Why Real Estate Prices Will Likely Rise
You may have read the recent news the number of residential homes sold in April dropped over 40% compared to 2021. While interest rate hikes might be slowing things down, we feel it's important to share we don't feel there will be a significant decrease in prices over the long term. On the contrary, there is solid evidence backing up long-term price increases.

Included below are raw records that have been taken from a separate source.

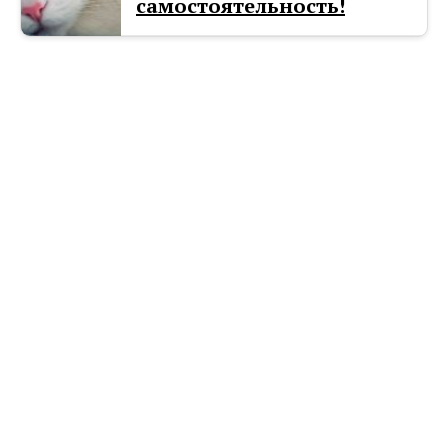
самостоятельность!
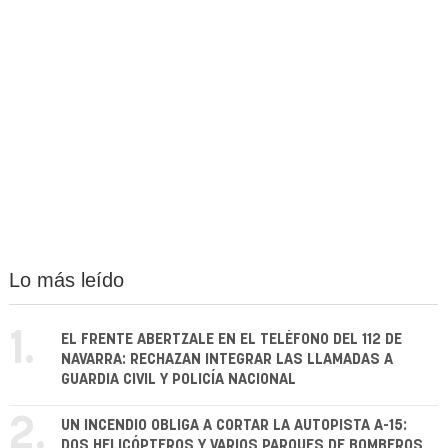
Lo más leído
1.
EL FRENTE ABERTZALE EN EL TELÉFONO DEL 112 DE
NAVARRA: RECHAZAN INTEGRAR LAS LLAMADAS A
GUARDIA CIVIL Y POLICÍA NACIONAL
2.
UN INCENDIO OBLIGA A CORTAR LA AUTOPISTA A-15:
DOS HELICÓPTEROS Y VARIOS PARQUES DE BOMBEROS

Greg Romundt, Centurion President & CEO, in his most recent Portfolio Manager's Corner, makes the case real estate values will continue to rise. While his article specifically calls out residential rental units, it won't take you long to realize this applies to single family residential homes too. ACCESS ARTICLE HERE
One of Greg's arguments has been included in my previous messages: immigration will put further pressure on real estate values. The Government of Canada has set a goal to add over 430,000 immigrants to the population but is already 1.9 million units short of residential housing stock. In ten years, without any changes, that shortfall rises to more than 3.4 million units, assuming 3 people per household. It looks as if going into homebuilding is a good idea if you have the capital and are a good project manager!
There are other factors in his rational. We highly recommend reading the newsletter which cites higher wages, inflation, and commodity prices in the next decade. Another, less talked about factor is the concept of "onshoring." This related to moving the production of some goods and services home, and governments will likely set rules for which types of products must be built on home soil, to protect national security interests.
So while there's been a decrease in units sold across most markets, and homebuyers are expecting price decreases in the short term, it's highly likely we are at the beginning of cycle where prices increase.